[caption id="attachment_218714" align="alignright" width="300" caption="(id.wikimedia.org)"][/caption]
Kemarin, Selasa (27/11) telah berlangsung kegiatan sosialisasi bahaya laten komunis dan paham radikalisme di jajaran Kodam XVI Pattimura, Ambon dalam rangka menjaga keutuhan Negara Kesatuan Republik Indonesia (NKRI).
"Sosilalisasi ini tak lain bertujuan untuk mencegah adanya bahaya laten komunis dan paham radikalisme serta menjaga keutuhan NKRI," kata Kolonel Agus Firman Yusmono yang menjabat sebagai Asisten Teritorial Kasdam XVI Pattimura saat membuka kegiatan tersebut.
Sementara itu, Letkol Inf Yenoli yang menjadi narasumber dalam sosialisasi itu menjelaskan bahwa kegiatan ini sangat berguna bagi setiap jajaran TNI untuk mencegah bangkitnya kembali paham komunis dan paham radikalisme di Indonesia, khususnya di Maluku karena TNI bertanggungjawab terhadap berbagai ancaman atas keutuhan NKRI sehingga pembinaan teritorial untuk mengeliminasi berbagai paham yang tidak sesuai dengan nilai-nilai Pancasila, harus tetap diutamakan.

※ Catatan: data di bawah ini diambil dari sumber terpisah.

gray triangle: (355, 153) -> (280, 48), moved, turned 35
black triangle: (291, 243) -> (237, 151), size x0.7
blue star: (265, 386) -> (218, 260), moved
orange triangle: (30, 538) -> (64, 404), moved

"Setiap paham yang bertentangan dengan nilai-nilai Pancasila sangat memiliki risiko, sehingga TNI harus dapat mencegah tumbuh dan berkembangnya paham tersebut di masyarakat," ujar Yenoli.
Tema sosialisasi kurang tepat
Sepanjang sejarah Maluku, hanya di Pulau Buru yang dijadikan tempat pengasingan bagi orang-orang yang dituding terlibat Partai Komunis Indonesia (PKI) sejak tahun 1969 sebagai bagian dari penumpasan gerakan 30 September 1965. Tercatat sekitar 10.000 orang diasingkan Di Pulau Buru, mereka yang dikategorikan golongan B (dianggap bersalah tanpa diadili) disebar di 22 unit di Kecamatan Waeapo dengan luas wilayah 235.000 hektar, hampir sepertiga luas pulau.
Namun sejak akhir 1977-1979 atas tekanan dunia internasional, secara bertahap mereka dipulangkan ke kampung halamannya di Pulau Jawa, hanya tersisa sekitar 298 orang karena memilih untuk tetap tinggal di Pulau Buru.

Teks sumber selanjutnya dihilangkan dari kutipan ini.